Le ragioni del rialzo sono molteplici e intrecciano fattori internazionali e domestic: la dinamica dei prezzi del petrolio sui mercati globali, i margini di raffinazione ancora compressi in alcune aree, i costi logistici legati all’export e alle code di trasferimento stagionali, oltre alla componente fiscale che costituisce la fetta più consistente del prezzo finale. L’effetto combinato di domanda turistica estiva e mancata concorrenza effettiva in alcuni tratti autostradali alimenta differenziali che gravano sui consumatori senza trasparenza sufficiente.

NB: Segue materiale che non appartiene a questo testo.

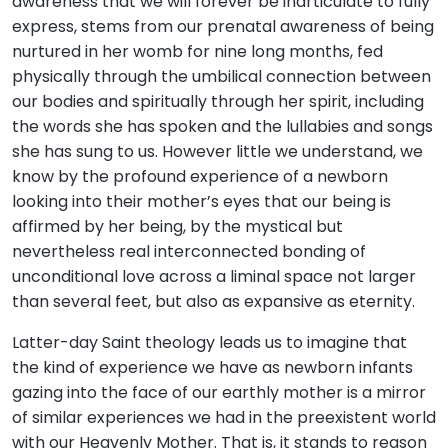
awareness that we will forever be inarticulate to fully
express, stems from our prenatal awareness of being
nurtured in her womb for nine long months, fed
physically through the umbilical connection between
our bodies and spiritually through her spirit, including
the words she has spoken and the lullabies and songs
she has sung to us. However little we understand, we
know by the profound experience of a newborn
looking into their mother’s eyes that our being is
affirmed by her being, by the mystical but
nevertheless real interconnected bonding of
unconditional love across a liminal space not larger
than several feet, but also as expansive as eternity.
Latter-day Saint theology leads us to imagine that
the kind of experience we have as newborn infants
gazing into the face of our earthly mother is a mirror
of similar experiences we had in the preexistent world
with our Heavenly Mother. That is, it stands to reason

L’impatto economico si riflette immediatamente sui bilanci delle famiglie e sui costi di trasporto delle merci, con effetti di secondo giro sull’inflazione e sui prezzi al dettaglio. Per le famiglie italiane, dove la mobilità privata resta centrale, l’aumento del carburante si traduce in riduzione del potere d’acquisto e ritocchi dei piani di spesa estivi; per le imprese di trasporto e logistica si peggiorano margini già compressi, con potenziali ripercussioni sui prezzi finali dei beni.
Sul fronte delle risposte politiche si torna a parlare di misure temporanee: riduzioni delle accise, rimodulazione dell’IVA sul carburante o interventi mirati per i soggetti più vulnerabili. Le associazioni chiedono che parte dei maggiori incassi erariali venga restituita in misure di compensazione, mentre il governo valuta tra rigore fiscale e necessità di sostenere consumatori e imprese. Qualsiasi intervento dovrà bilanciare esigenze di finanza pubblica e urgenze sociali.
Lo scenario per l’autunno dipenderà dall’andamento del mercato energetico e dalle scelte politiche: se il prezzo del greggio dovesse stabilizzarsi e venissero adottati strumenti di trasparenza e concorrenza lungo la filiera, la pressione sui listini potrebbe attenuarsi. Intanto le associazioni continueranno a monitorare l’evoluzione dei prezzi e a sollecitare misure per alleggerire la bolletta dei consumatori.